A Lei deve ser generalista, a não ser as Leis referentes a questões concretas. O Decreto-Lei que criou o Casino de Lisboa não foi uma Lei que servisse de modelo à criação de qualquer casino. O Decreto-Lei que criou a EPUL não foi uma lei que servisse para criar empresas de urbanização em qualquer concelho. Não tratemos por igual o que não tem nada a ver.
Outro comentador dizia ainda que esta tinha sido uma tentativa do Governo em favorecer a CML, dando-lhe acesso a uma fonte de receita extra.

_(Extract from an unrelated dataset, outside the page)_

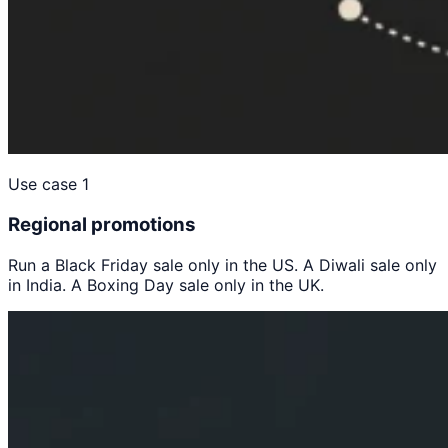
Use case 1
Regional promotions
Run a Black Friday sale only in the US. A Diwali sale only
in India. A Boxing Day sale only in the UK.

Erro outra vez. ...Apesar de não vir mal nenhum ao mundo se assim fosse...
Ao passar zonas portuárias para o município, a câmara fica com as zonas mas também com os encargos de manutenção e requalificação dessas zonas, que antes não tinha.
Se a câmara fosse vender os terrenos para a construção de casas à beira rio, poderia fazer, sem dúvida, bastante dinheiro com isso. Mas os projectos camarários são diferentes, como é sabido: zonas de recreio, ciclovias, eléctrico rápido…
Para mim, o veto de Cavaco Silva foi uma medida de uma direita que está angustiada. Angustiada com o facto de, mesmo no meio de uma brutal crise financeira (criada pela direita, já agora), o Estado, através da autarquia de Lisboa, não querer fazer dinheiro fácil e imediato, entregando a zona ribeirinha a promotores privados, que por sua vez iriam fazer o negócio da sua vida.
Os interesses que Cavaco Silva representa sabem bem que a partir do momento em que a Câmara devolva estas partes da zona ribeirinha ao quotidiano das pessoas, passará a ser praticamente impossível voltar atrás e privatizar essas áreas.